Prompt: Only lines with the word "Halde" are needed; collect each of them from the listing below.

Recorded data:
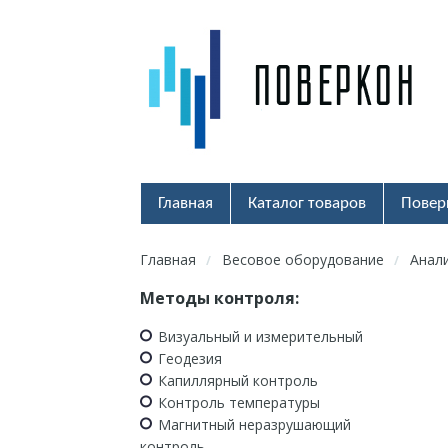
Главная
Каталог товаров
Повер
Главная
Весовое оборудование
Анал
/
/
Методы контроля:
Визуальный и измерительный
Геодезия
Капиллярный контроль
Контроль температуры
Магнитный неразрушающий
контроль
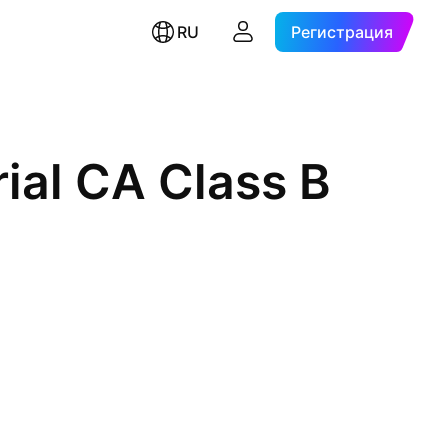
RU
Регистрация
ial CA Class B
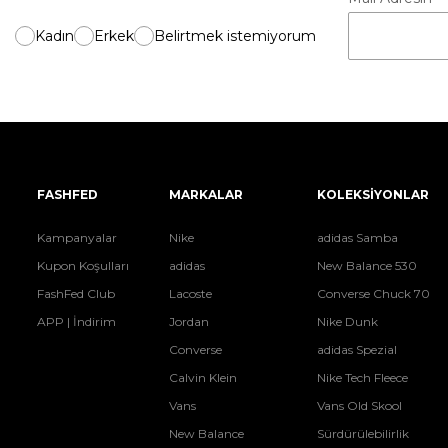
Kadın
Erkek
Belirtmek istemiyorum
FASHFED
MARKALAR
KOLEKSİYONLAR
Kampanyalar
Nike
adidas Samba
Kupon Koşulları
adidas
New Balance 530
FashFed Club
Lacoste
Converse Chuck 70
APP | İndirim
Jordan
Nike Dunk
Converse
adidas Spezial
Calvin Klein
Nike Tech Fleece
Vans
Vans Old Skool
New Balance
Sürdürülebilirlik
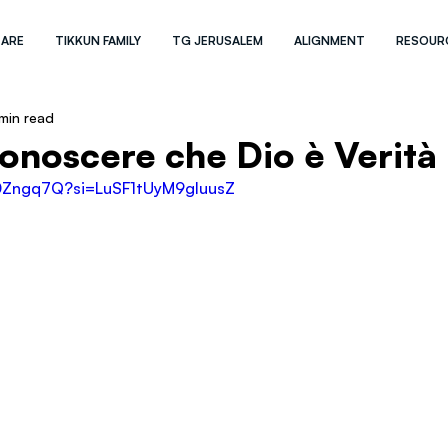
 ARE
TIKKUN FAMILY
TG JERUSALEM
ALIGNMENT
RESOUR
min read
noscere che Dio è Verità
ki0Zngq7Q?si=LuSF1tUyM9gIuusZ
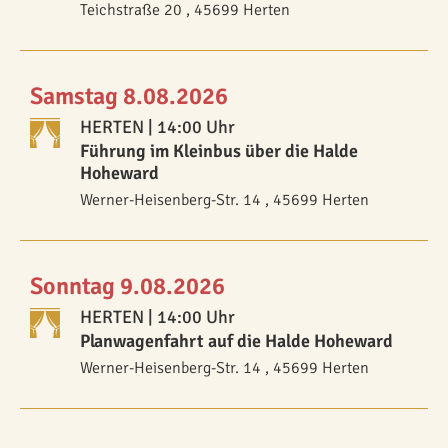
Teichstraße 20 , 45699 Herten
Samstag 8.08.2026
HERTEN
| 14:00 Uhr
Führung im Kleinbus über die Halde
Hoheward
Werner-Heisenberg-Str. 14 , 45699 Herten
Sonntag 9.08.2026
HERTEN
| 14:00 Uhr
Planwagenfahrt auf die Halde Hoheward
Werner-Heisenberg-Str. 14 , 45699 Herten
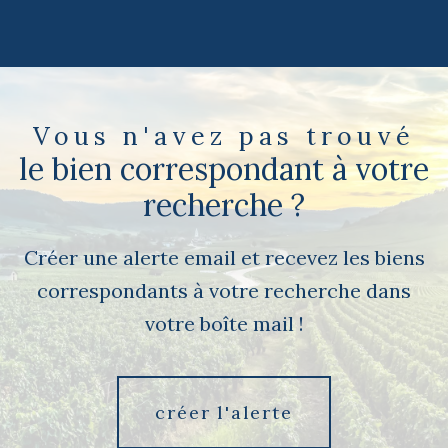
Vous n'avez pas trouvé
le bien correspondant à votre
recherche ?
Créer une alerte email et recevez les biens
correspondants à votre recherche dans
votre boîte mail !
créer l'alerte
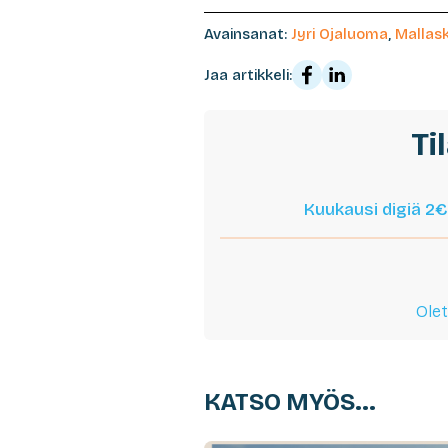
Avainsanat:
Jyri Ojaluoma
,
Mallas
Jaa artikkeli:
Ti
Kuukausi digiä 2€
Olet
KATSO MYÖS...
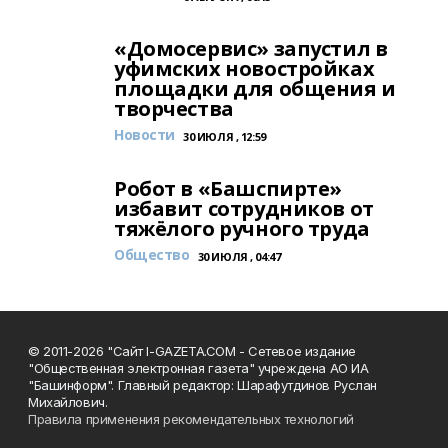
«Домосервис» запустил в
уфимских новостройках
площадки для общения и
творчества
Новости
30 ИЮЛЯ , 12:59
Робот в «Башспирте»
избавит сотрудников от
тяжёлого ручного труда
Общество
30 ИЮЛЯ , 04:47
© 2011-2026 "Сайт I-GAZETA.COM - Сетевое издание
"Общественная электронная газета" учреждена АО ИА
"Башинформ". Главный редактор: Шарафутдинов Руслан
Михайлович.
Правила применения рекомендательных технологий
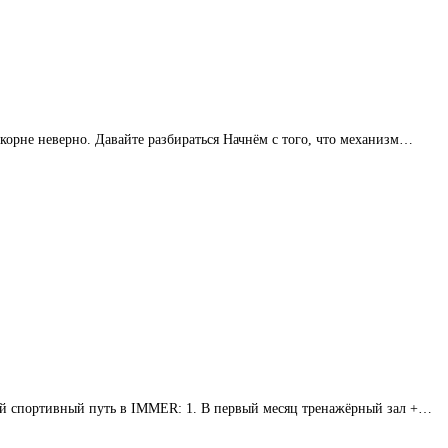
орне неверно. Давайте разбираться Начнём с того, что механизм…
ой спортивный путь в IMMER: 1. В первый месяц тренажёрный зал +…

Solved exercise:
Führung im Kleinbus über die Halde
Planwagenfahrt auf die Halde Hoheward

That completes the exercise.